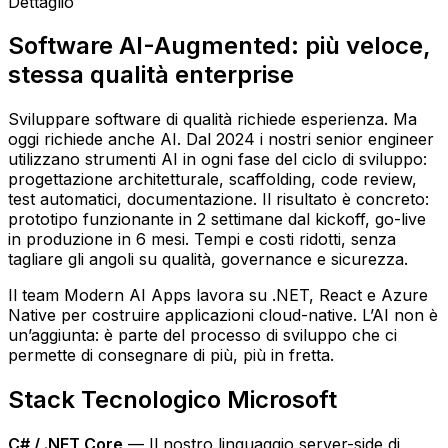
Dettaglio
Software AI-Augmented: più veloce,
stessa qualità enterprise
Sviluppare software di qualità richiede esperienza. Ma
oggi richiede anche AI. Dal 2024 i nostri senior engineer
utilizzano strumenti AI in ogni fase del ciclo di sviluppo:
progettazione architetturale, scaffolding, code review,
test automatici, documentazione. Il risultato è concreto:
prototipo funzionante in 2 settimane dal kickoff, go-live
in produzione in 6 mesi. Tempi e costi ridotti, senza
tagliare gli angoli su qualità, governance e sicurezza.
Il team Modern AI Apps lavora su .NET, React e Azure
Native per costruire applicazioni cloud-native. L’AI non è
un’aggiunta: è parte del processo di sviluppo che ci
permette di consegnare di più, più in fretta.
Stack Tecnologico Microsoft
C# / .NET Core
— Il nostro linguaggio server-side di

•••

**Work task:**
If pictures appear among the records, do not carry them over; retype the rest exactly.

**Output of the task:**
Dettaglio
Software AI-Augmented: più veloce,
stessa qualità enterprise
Sviluppare software di qualità richiede esperienza. Ma
oggi richiede anche AI. Dal 2024 i nostri senior engineer
utilizzano strumenti AI in ogni fase del ciclo di sviluppo:
progettazione architetturale, scaffolding, code review,
test automatici, documentazione. Il risultato è concreto:
prototipo funzionante in 2 settimane dal kickoff, go-live
in produzione in 6 mesi. Tempi e costi ridotti, senza
tagliare gli angoli su qualità, governance e sicurezza.
Il team Modern AI Apps lavora su .NET, React e Azure
Native per costruire applicazioni cloud-native. L’AI non è
un’aggiunta: è parte del processo di sviluppo che ci
permette di consegnare di più, più in fretta.
Stack Tecnologico Microsoft
C# / .NET Core
— Il nostro linguaggio server-side di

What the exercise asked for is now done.